Ce régiment, placé sous la tutelle de la plus haute autorité de la Fédération, devait rassembler les meilleurs éléments de chaque armée et devenir un exemple visant à rassembler la population. D’un côté, ce corps d’armée d’élite devait être l’objectif à atteindre pour tout soldat de la Fédération, et de l’autre, un tel concentré d’art et de force militaire ferait planer une ombre de peur dans le cœur de tous ceux qui envisagerait de se rebeller.

De plus, les armées de garnisons avaient la fâcheuse tendance à se spécialiser à l’extrême alors que les hommes de Sharks, du fait de leurs origines diverses, seraient polyvalents. Chargées d’éduquer leurs camarades dans leurs propres domaines et d'apprendre des autres dans ceux qu'ils ne maitrisaient pas, ces soldats d’élites progresseraient encore et toujours. Via Aeris demandait de la redondance dans les compétences. Le principe étant que si un membre devenait indispensable, c'est qu'il y avait une erreur dans le processus. Il fallait dans ce projet que dès qu'un spécialiste d'un domaine rejoignait les rangs, ses camarades deviennent d'excellent techniciens capable de le suppléer, voire de le remplacer en cas de blessures, ou autres empêchement.

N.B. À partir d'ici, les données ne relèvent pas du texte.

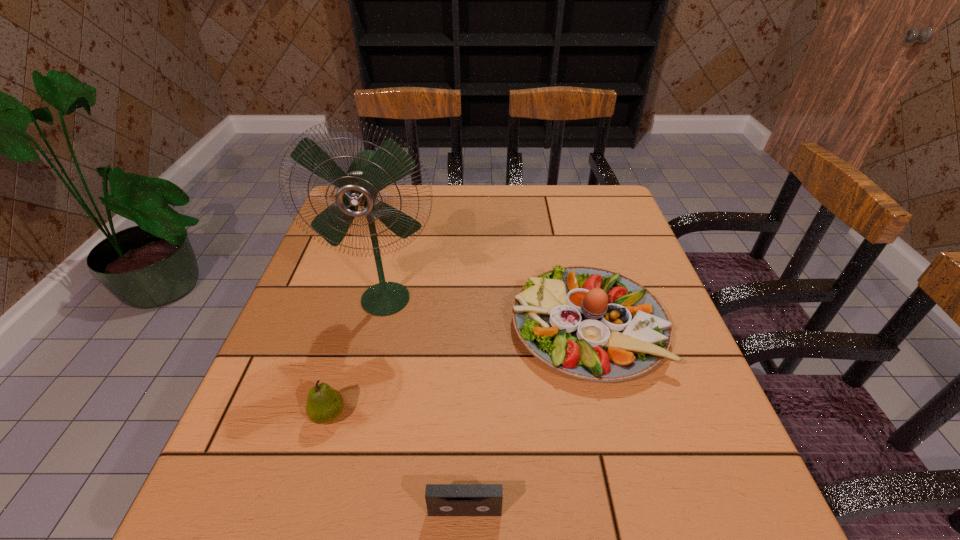 In the image, there is a desktop. Identify the location of vacant area at the near right corner. Image resolution: width=960 pixels, height=540 pixels. [x=748, y=523].

Identify the location of empty location between the rightmost object and the tallest object. (487, 312).

This screenshot has width=960, height=540. I want to click on unoccupied position between the fan and the salad plate, so click(487, 312).

Identify the location of unoccupied position between the pear and the second tallest object. (458, 370).

You are a GUI agent. You are given a task and a screenshot of the screen. Output one action in this format:
    pyautogui.click(x=<x>, y=<y>)
    Task: Click on the vacant area that lies between the nearest object and the fan
    Image resolution: width=960 pixels, height=540 pixels.
    Given the screenshot: What is the action you would take?
    pyautogui.click(x=425, y=404)

You are a GUI agent. You are given a task and a screenshot of the screen. Output one action in this format:
    pyautogui.click(x=<x>, y=<y>)
    Task: Click on the free space between the third shortest object and the fan
    
    Given the screenshot: What is the action you would take?
    pyautogui.click(x=487, y=312)

I want to click on free space that is in between the salad plate and the second object from right to left, so click(526, 418).

The height and width of the screenshot is (540, 960). I want to click on empty space that is in between the tallest object and the second shortest object, so click(357, 356).

Find the location of a particular element. The image size is (960, 540). vacant area between the fan and the third tallest object is located at coordinates (357, 356).

Identify the location of free space between the shortest object and the tallest object. (425, 404). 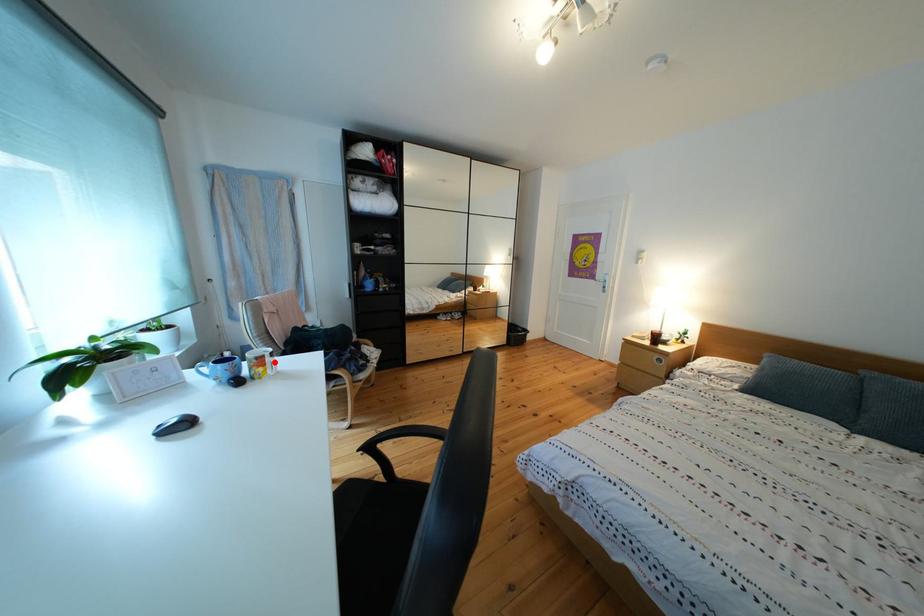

L’ordinateur annonça les manœuvres d’approches finales. Sharks s’assit dans son fauteuil et se prépara à subir les vibrations de rentrée dans l’atmosphère ainsi que le retour de la gravité réelle, 1,07 fois la gravité de la Terre. Autant dire aucune différence notable. Le XR-69 se posa au centre de la base Aquanaute Star’s Nest, l’un des rares ilots de terre de Bellanor VII. L’armée Aquanaute était de fait une armée d’intervention sous-marine mais s’était curieusement spécialisée dans l’innovation technologique. Enormément de technologies militaires étaient basées sur des brevets Aquanautes. Sharks sortit de son vaisseau et fut accueilli, à la fois par l’odeur d’iode très prenante, la luminosité faiblarde du soleil et par l'amiral généralissime de l’armée Aquanaute en personne. Un vieillard tout raide dans son uniforme blanc immaculé et à l’air aigri, flanqué d'une escouade de garde du corps.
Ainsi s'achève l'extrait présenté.